Born in the final shattering months of World War II, Thilo Sarrazin might well serve as a standing representative of the German public figures who have brought about their country’s peace and prosperity, with a claim on posterity for reuniting a divided Germany and helping to close the Cold War free from crisis. In the course of a virtuous career, he has been an economist, a civil servant, finance director of the city of Berlin, a Socialist politician, and on the board of the German national railroad. As might be expected, the tone of his book is neutral. Plenty of statistics and graphs substantiate themes that are familiar but critical. The birth rate is so low that the population of Germany is declining dramatically. Declining educational standards no longer provide the inventiveness and skills on which the German economy depends for selling products abroad.

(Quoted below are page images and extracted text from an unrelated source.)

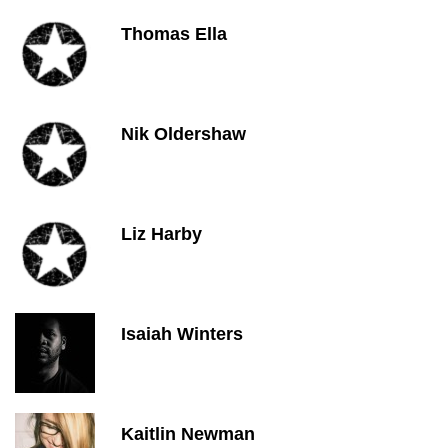
Thomas Ella
Nik Oldershaw
Liz Harby
Isaiah Winters
Kaitlin Newman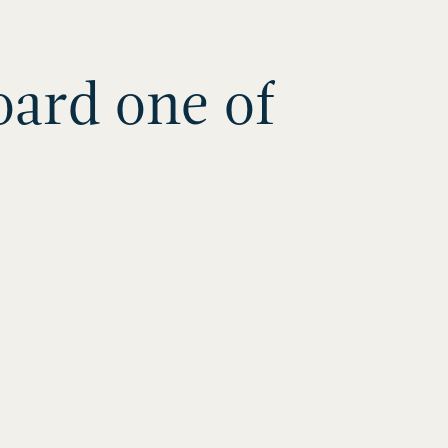
oard one of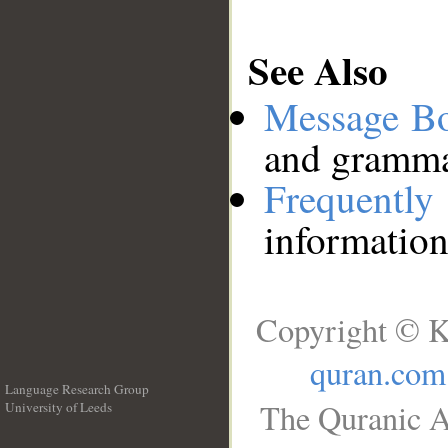
See Also
Message B
and grammat
Frequentl
information
Copyright © K
quran.com
Language Research Group
The Quranic A
University of Leeds
__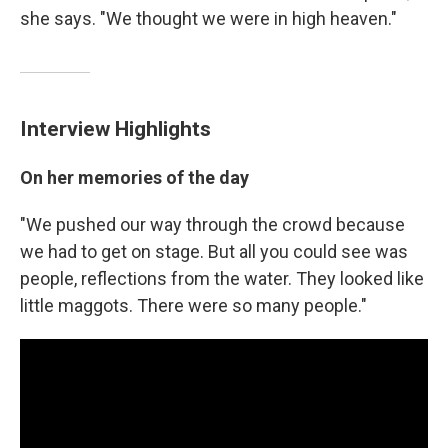
she says. "We thought we were in high heaven."
Interview Highlights
On her memories of the day
"We pushed our way through the crowd because
we had to get on stage. But all you could see was
people, reflections from the water. They looked like
little maggots. There were so many people."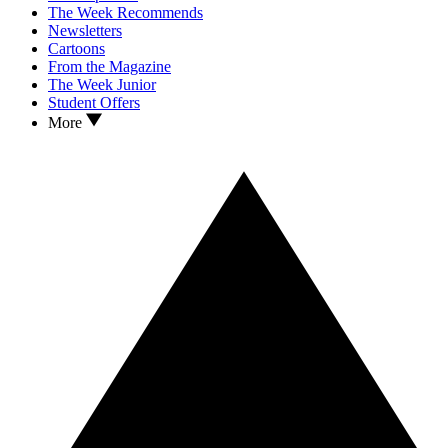
The Week Recommends
Newsletters
Cartoons
From the Magazine
The Week Junior
Student Offers
More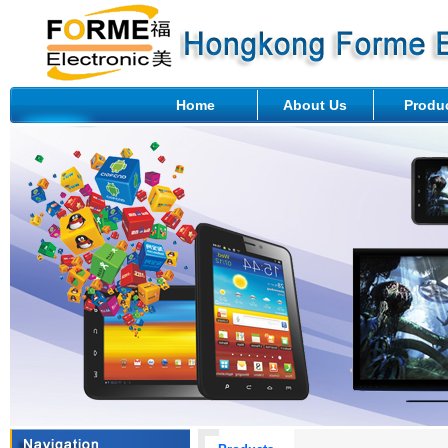
Home
About Us
Produ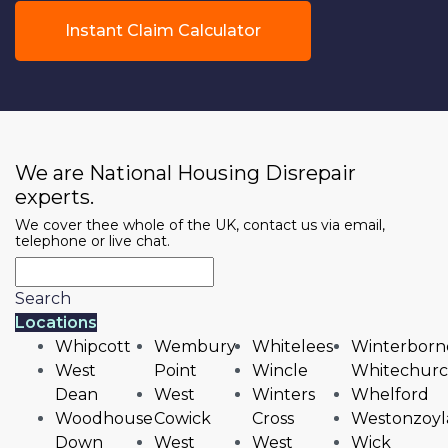
Instant Claim Calculator
We are National Housing Disrepair
experts.
We cover thee whole of the UK, contact us via email,
telephone or live chat.
Search
Locations
Whipcott
Wembury
Whitelees
Winterborn
West
Point
Wincle
Whitechur
Dean
West
Winters
Whelford
Woodhouse
Cowick
Cross
Westonzoyl
Down
West
West
Wick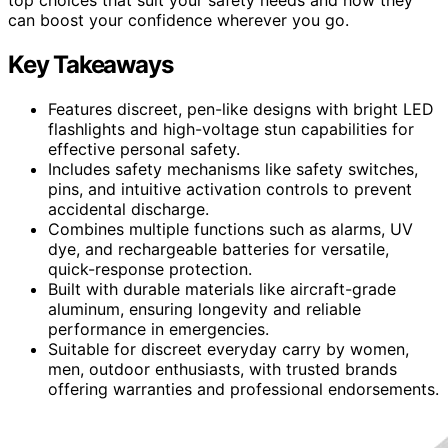
can boost your confidence wherever you go.
Key Takeaways
Features discreet, pen-like designs with bright LED
flashlights and high-voltage stun capabilities for
effective personal safety.
Includes safety mechanisms like safety switches,
pins, and intuitive activation controls to prevent
accidental discharge.
Combines multiple functions such as alarms, UV
dye, and rechargeable batteries for versatile,
quick-response protection.
Built with durable materials like aircraft-grade
aluminum, ensuring longevity and reliable
performance in emergencies.
Suitable for discreet everyday carry by women,
men, outdoor enthusiasts, with trusted brands
offering warranties and professional endorsements.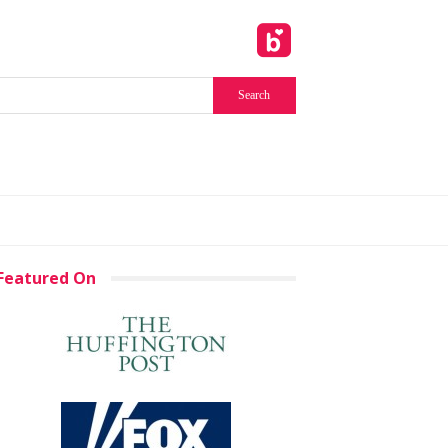
Featured On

Halfway through, Sarrazin comes to the point. In the post-war years Germany was the first country in Europe to recruit foreign labor, for the most part Turks and then Moroccans. In time these euphemistically described guest-workers acquired rights that put them on an equal footing with Germans. In concept and then in realization, this policy has been, in Sarrazin’s words, “a gigantic mistake.” The costs of Muslim immigration, he states outright, are far higher than any potential benefit. A census taken in 2007 gives the figure of 15.4 million with an immigrant background, or approximately a fifth of the population. A third of the children starting the school year in Berlin have origins other than German. “In the final analysis,” he concludes, “we are allowing our culture, civilization and national character to go in a direction we do not want. It will take only a few generations before we become a minority in our own land.”